*** Records provided

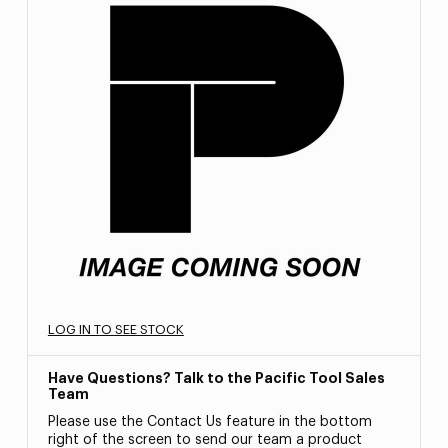
LOG IN TO SEE STOCK
Have Questions? Talk to the Pacific Tool Sales
Team
Please use the Contact Us feature in the bottom
right of the screen to send our team a product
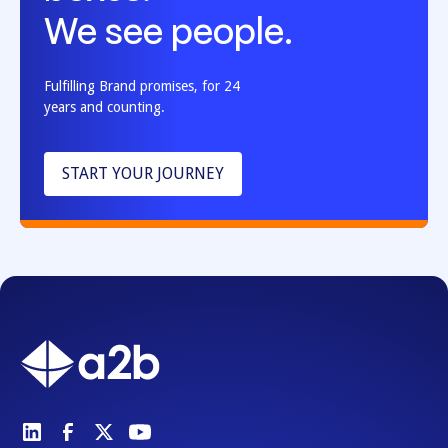
We see people.
Fulfilling Brand promises, for 24
years and counting.
START YOUR JOURNEY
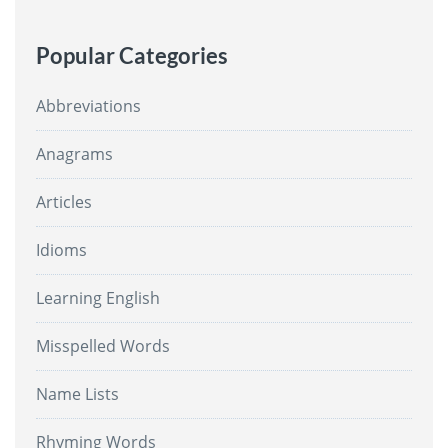
Popular Categories
Abbreviations
Anagrams
Articles
Idioms
Learning English
Misspelled Words
Name Lists
Rhyming Words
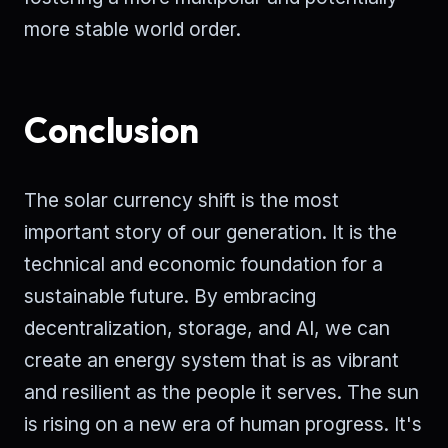
more stable world order.
Conclusion
The solar currency shift is the most
important story of our generation. It is the
technical and economic foundation for a
sustainable future. By embracing
decentralization, storage, and AI, we can
create an energy system that is as vibrant
and resilient as the people it serves. The sun
is rising on a new era of human progress. It's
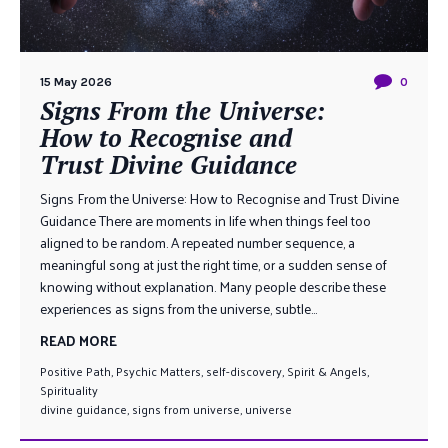
15 May 2026
0
Signs From the Universe:
How to Recognise and
Trust Divine Guidance
Signs From the Universe: How to Recognise and Trust Divine
Guidance There are moments in life when things feel too
aligned to be random. A repeated number sequence, a
meaningful song at just the right time, or a sudden sense of
knowing without explanation. Many people describe these
experiences as signs from the universe, subtle...
READ MORE
Positive Path
,
Psychic Matters
,
self-discovery
,
Spirit & Angels
,
Spirituality
divine guidance
,
signs from universe
,
universe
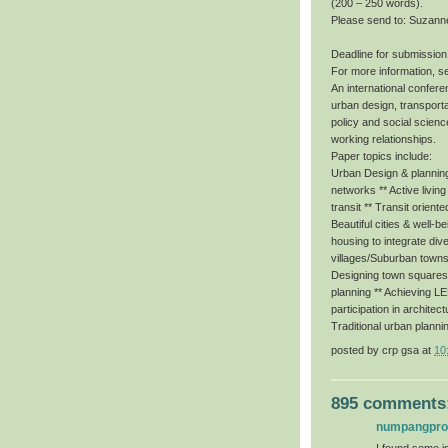
(200 – 250 words).
Please send to: Suzann
Deadline for submission
For more information, s
An international conferen
urban design, transporta
policy and social scienc
working relationships.
Paper topics include:
Urban Design & planning 
networks ** Active livin
transit ** Transit orient
Beautiful cities & well-b
housing to integrate dive
villages/Suburban towns
Designing town squares f
planning ** Achieving 
participation in architec
Traditional urban planni
posted by
crp gsa
at
10
895 comments
numpangpr
I found some im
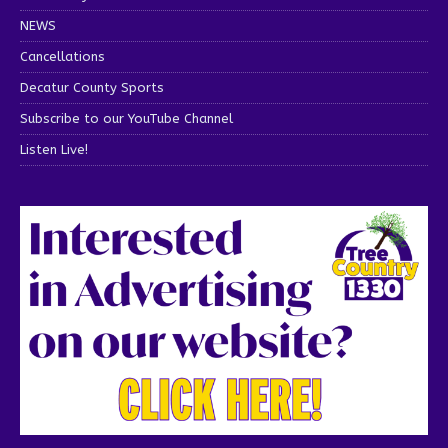
NEWS
Cancellations
Decatur County Sports
Subscribe to our YouTube Channel
Listen Live!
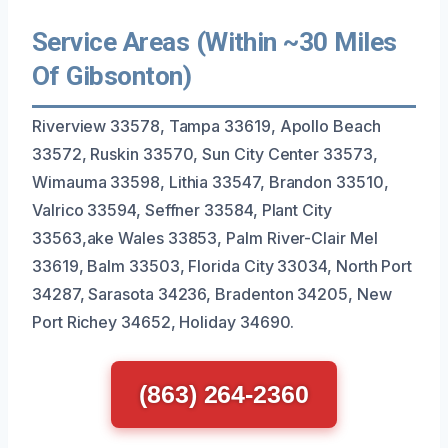
Service Areas (Within ~30 Miles
Of Gibsonton)
Riverview 33578, Tampa 33619, Apollo Beach
33572, Ruskin 33570, Sun City Center 33573,
Wimauma 33598, Lithia 33547, Brandon 33510,
Valrico 33594, Seffner 33584, Plant City
33563,ake Wales 33853, Palm River-Clair Mel
33619, Balm 33503, Florida City 33034, North Port
34287, Sarasota 34236, Bradenton 34205, New
Port Richey 34652, Holiday 34690.
(863) 264-2360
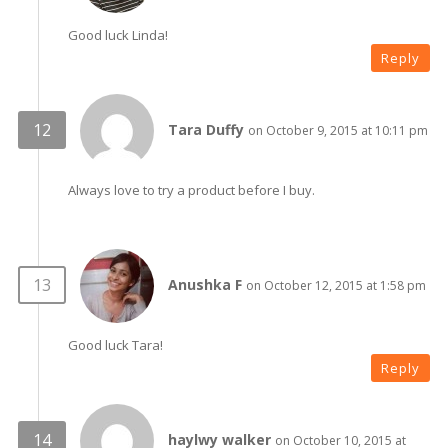
Good luck Linda!
Reply
Tara Duffy
on October 9, 2015 at 10:11 pm
Always love to try a product before I buy.
Anushka F
on October 12, 2015 at 1:58 pm
Good luck Tara!
Reply
haylwy walker
on October 10, 2015 at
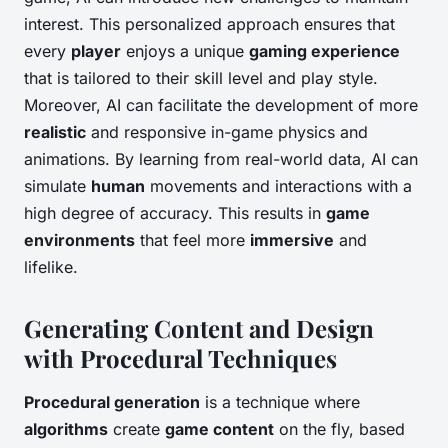
interest. This personalized approach ensures that
every
player
enjoys a unique
gaming experience
that is tailored to their skill level and play style.
Moreover, AI can facilitate the development of more
realistic
and responsive in-game physics and
animations. By learning from real-world data, AI can
simulate
human
movements and interactions with a
high degree of accuracy. This results in
game
environments
that feel more
immersive
and
lifelike.
Generating Content and Design
with Procedural Techniques
Procedural generation
is a technique where
algorithms
create
game content
on the fly, based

******

◆ **Your objective**: Would you output, from the records above, exactly the run of lines that starts at the line containing "important story of our generation. It is the" and ends at the line containing "is rising on", and only that run?

◆ **Answer**:
important story of our generation. It is the
technical and economic foundation for a
sustainable future. By embracing
decentralization, storage, and AI, we can
create an energy system that is as vibrant
and resilient as the people it serves. The sun
is rising on a new era of human progress. It's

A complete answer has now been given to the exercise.